BEGIN
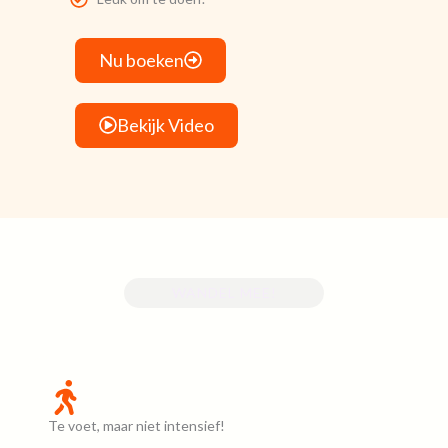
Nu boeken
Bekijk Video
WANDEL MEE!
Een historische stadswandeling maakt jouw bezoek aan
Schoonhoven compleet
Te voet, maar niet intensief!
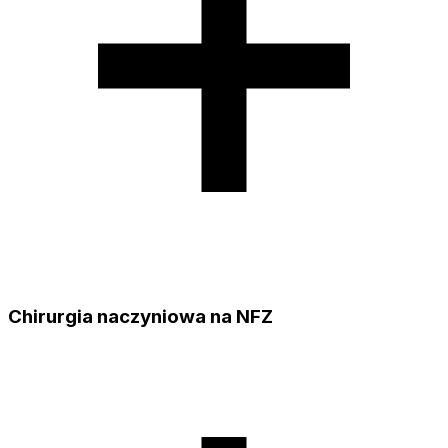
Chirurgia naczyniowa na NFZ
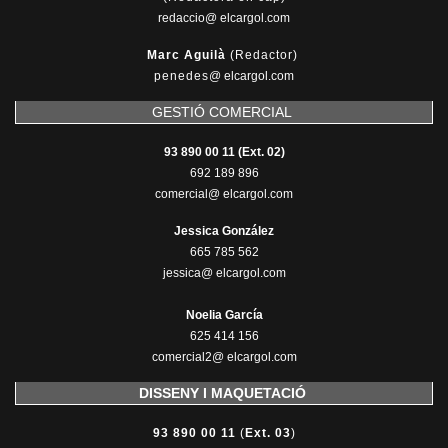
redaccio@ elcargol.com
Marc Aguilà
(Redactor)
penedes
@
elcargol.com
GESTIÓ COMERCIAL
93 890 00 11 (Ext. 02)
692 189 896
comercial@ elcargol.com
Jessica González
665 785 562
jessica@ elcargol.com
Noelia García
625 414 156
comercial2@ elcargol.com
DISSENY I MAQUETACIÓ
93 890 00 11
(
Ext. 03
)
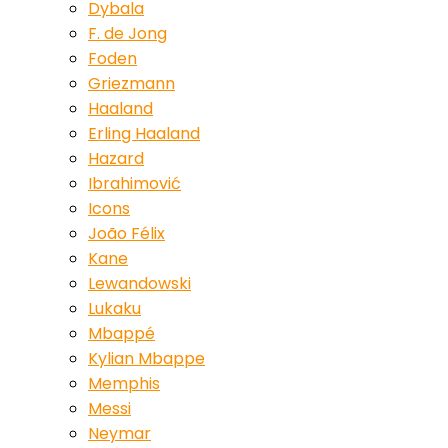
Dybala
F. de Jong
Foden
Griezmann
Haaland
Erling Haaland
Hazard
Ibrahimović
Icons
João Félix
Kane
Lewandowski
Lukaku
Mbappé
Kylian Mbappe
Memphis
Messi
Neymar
END
• _TASK REQUIREMENTS_
A single integer is the expected output: the number of lines in the data that include the word "elcargol".

• _ANSWER SECTION_
5